Mr. Gray's boys sat in several pews, which he could command with his eye from his own seat in the broad aisle. Every Sunday morning at the first stroke of the bell the boys began to stroll toward the church. But after they were seated, and the congregation had assembled, and Dr. Peewee had gone up into the pulpit, the wheels of a carriage were heard outside--steps were let down--there was an opening of doors, a slight scuffing and treading, and old Christopher Burt entered. His head was powdered, and he wore a queue.

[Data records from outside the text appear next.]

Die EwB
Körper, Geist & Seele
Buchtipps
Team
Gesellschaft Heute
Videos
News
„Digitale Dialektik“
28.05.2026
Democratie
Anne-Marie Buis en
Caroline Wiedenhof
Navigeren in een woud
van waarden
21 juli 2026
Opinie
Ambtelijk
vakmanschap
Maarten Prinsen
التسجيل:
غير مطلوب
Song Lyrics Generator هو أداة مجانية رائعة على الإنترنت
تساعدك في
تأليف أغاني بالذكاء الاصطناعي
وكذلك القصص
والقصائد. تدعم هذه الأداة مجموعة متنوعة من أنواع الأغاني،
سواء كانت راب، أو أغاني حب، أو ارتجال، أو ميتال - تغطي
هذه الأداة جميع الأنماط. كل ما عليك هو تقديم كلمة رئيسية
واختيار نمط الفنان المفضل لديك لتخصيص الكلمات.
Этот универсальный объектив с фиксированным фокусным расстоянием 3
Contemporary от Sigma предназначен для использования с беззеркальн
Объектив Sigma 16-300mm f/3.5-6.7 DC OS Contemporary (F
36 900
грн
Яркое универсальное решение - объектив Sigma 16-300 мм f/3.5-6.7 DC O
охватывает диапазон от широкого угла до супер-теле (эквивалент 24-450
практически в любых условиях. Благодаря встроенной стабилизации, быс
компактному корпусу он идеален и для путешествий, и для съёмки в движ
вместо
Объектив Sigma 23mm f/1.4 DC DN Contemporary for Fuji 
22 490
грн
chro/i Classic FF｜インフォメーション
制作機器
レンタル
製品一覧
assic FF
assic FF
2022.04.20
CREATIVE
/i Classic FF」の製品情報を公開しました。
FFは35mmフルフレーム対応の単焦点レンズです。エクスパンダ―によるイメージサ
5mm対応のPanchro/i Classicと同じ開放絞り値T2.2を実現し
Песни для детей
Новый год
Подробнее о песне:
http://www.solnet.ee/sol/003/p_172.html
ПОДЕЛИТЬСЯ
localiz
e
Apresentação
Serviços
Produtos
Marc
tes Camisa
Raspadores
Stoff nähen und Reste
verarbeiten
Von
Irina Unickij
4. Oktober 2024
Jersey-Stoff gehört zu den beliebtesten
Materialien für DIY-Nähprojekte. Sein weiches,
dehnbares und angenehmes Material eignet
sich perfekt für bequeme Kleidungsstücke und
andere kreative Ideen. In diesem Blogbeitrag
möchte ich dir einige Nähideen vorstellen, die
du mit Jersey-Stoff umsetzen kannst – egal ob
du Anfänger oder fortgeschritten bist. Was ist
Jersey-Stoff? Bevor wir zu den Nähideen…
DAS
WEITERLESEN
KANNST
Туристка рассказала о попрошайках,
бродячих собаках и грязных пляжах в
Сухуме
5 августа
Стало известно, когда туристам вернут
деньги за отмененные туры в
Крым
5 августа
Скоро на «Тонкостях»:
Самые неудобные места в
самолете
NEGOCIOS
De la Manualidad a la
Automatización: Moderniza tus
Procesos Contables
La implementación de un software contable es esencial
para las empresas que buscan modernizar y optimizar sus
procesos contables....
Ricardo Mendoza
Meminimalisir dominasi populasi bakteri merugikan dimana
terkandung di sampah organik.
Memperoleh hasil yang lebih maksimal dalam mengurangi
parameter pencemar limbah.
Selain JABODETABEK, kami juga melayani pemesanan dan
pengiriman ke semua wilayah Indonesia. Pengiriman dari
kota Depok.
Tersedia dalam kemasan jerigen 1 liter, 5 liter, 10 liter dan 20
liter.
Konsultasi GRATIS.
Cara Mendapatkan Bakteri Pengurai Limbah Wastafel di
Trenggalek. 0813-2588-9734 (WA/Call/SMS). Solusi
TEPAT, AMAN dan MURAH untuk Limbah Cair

His coat collar was slightly whitened with-powder, and he carried a gold-headed cane.
The boys looked in admiration upon so much respectability, powder, age, and gold cane united in one person.
But all the boys were in love with the golden-haired grand-daughter. They went home to talk about her. They went to bed to dream of her. They read Mary Lamb's stories from Shakespeare, and Hope Wayne was Ophelia, and Desdemona, and Imogen--above all others, she was Juliet. They read the "Arabian Nights," and she was all the Arabian Princesses with unpronounceable names. They read Miss Edgeworth--"Helen," "Belinda."--"Oh, thunder!" they cried, and dropped the book to think of Hope.
Hope Wayne was not unconscious of the adoration she excited. If a swarm of school-boys can not enter a country church without turning all their eyes toward one pew, is it not possible that, when a girl comes in and seats herself in that pew, the very focus of those burning glances, even Dr. Peewee may not entirely distract her mind, however he may rivet her eyes? As she takes her last glance at the Sunday toilet in her sunny dressing-room at home, and half turns to be sure that the collar is smooth, and that the golden curl nestles precisely as it should under the moss rose-bud that blushes modestly by the side of a lovelier bloom--is it not just supposable that she thinks, for a wayward instant, of other eyes that will presently scan that figure and face, and feels, with a half-flush, that they will not be shocked nor disappointed?
There was not a boy in Mr. Gray's school who would have dared to dream that Hope Wayne ever had such a thought. When she appeared behind Grandfather Burt and the gold-headed cane she had no more antecedents in their imaginations than a rose or a rainbow. They no more thought of little human weaknesses and mundane influences in regard to her than they thought of cold vapor when they looked at sunset clouds.
During the service Hope sat stately in the pew, with her eyes fixed upon Dr. Peewee. She knew the boys were there. From time to time she observed that new boys had arrived, and that older ones had left. But how she discovered it, who could say?